SSH: Tell us about your background?
Lucy:I studied Woven Textiles at Glasgow School of Art followed by a post-graduate course at Central St Martin’s College of Art & Design in London called Design for Textile Futures. In 2007 I founded Re-silicone, using industrial rubber silicone off-cuts to produce bespoke lighting, rugs and jewellery. As the supply of silicone is dependent on customer demand and specification, the element of unpredictability is a key feature of the Re-silicone brand, celebrating the concept of waste and re-use to inform the design process. I’m very fortunate to have the support of the iconic and quintessentially British hairbrush manufacturer, Mason Pearson, using their natural rubber off-cuts for large-scale installation pieces. Recent projects include Elephant Parade London 2010, the COLLECT Trail for the Crafts Council and Unite for Craftscotland.
Having recently re-located to Glasgow after 5 years in London I’m thoroughly enjoying all the city has to offer, meeting new people and reacquainting myself with old friends and contacts.
SSH: So what's your favourite piece of work ?
Lucy: I love creating large-scale installation pieces, especially in outdoor and public spaces. I contributed to the Elephant Parade London last year by covering a life-sized model of a baby elephant in orange rubber off-cuts. The art works were displayed around London and auctioned by Sotheby’s, with proceeds going to the conservation of the Asian elephant. I was very attached to my elephant Mason; he was such a big part of my creative life for 3 months and proved to be very popular with the community of designer/makers at my studio.

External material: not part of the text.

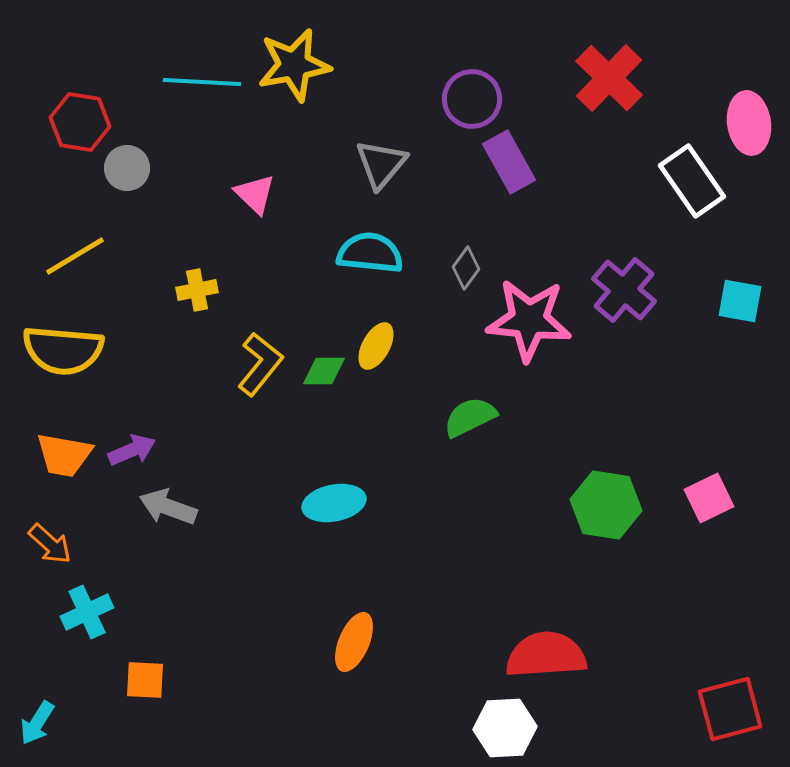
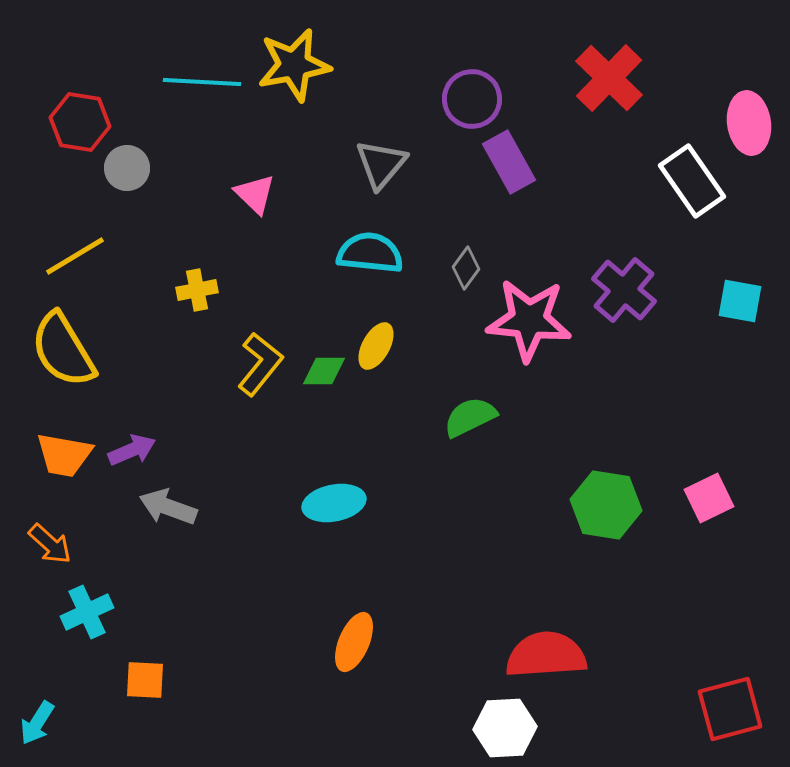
yellow semicircle: rotated 54 degrees clockwise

SSH: So what are you currently working on?
Lucy: I’m currently putting the finishing touches on an installation for a touring exhibition called Art+Play, which is a collection of interactive art works aimed at 0-5 year olds. For the past 7 months I have been working with nursery staff and children in North Lincolnshire to develop a series of tactile wall panels using orange rubber off-cuts.

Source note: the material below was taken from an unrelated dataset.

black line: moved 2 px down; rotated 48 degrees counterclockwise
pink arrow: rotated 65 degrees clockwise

SSH:What key piece of advice do you wish you'd known?
Lucy: Make time to enjoy a balanced lifestyle. Self employment and a creative mind is a liberating yet lethal combination - work can easily take over every aspect of your life so in order to stay motivated and inspired I always make time for family, friends and fresh air.
SSH: Have you a favourite Southside place or event?
Lucy: I’m training for the Moonwalk in Edinburgh so I’ve become very familiar with the south side on foot. I love the bridge at Snuffmills beside Linn Park - it’s like a step back in time and the buildings overlooking the river Cart are beautiful. Then again, you can’t beat ibop Fridays for dancing fun times.
SSH: Name another Southside creative whose work you admire?
Lucy: The multi-talented and ever enthusiastic Helen MacVey, one half of Maiden Glasgow, a blossoming Glasgow based jewellery partnership. www.maidenglasgow.com
SSH: If money was no option what would you change about the Southside?
Lucy: I would definitely bring back Muirend cinema, it was so cosy and convenient.
SSH: Tell us another fact or story about yourself
Lucy: I slept in a white-washed, carpeted garden shed for 6 months when I lived in a disused handbag factory in east London - surprisingly comfortable!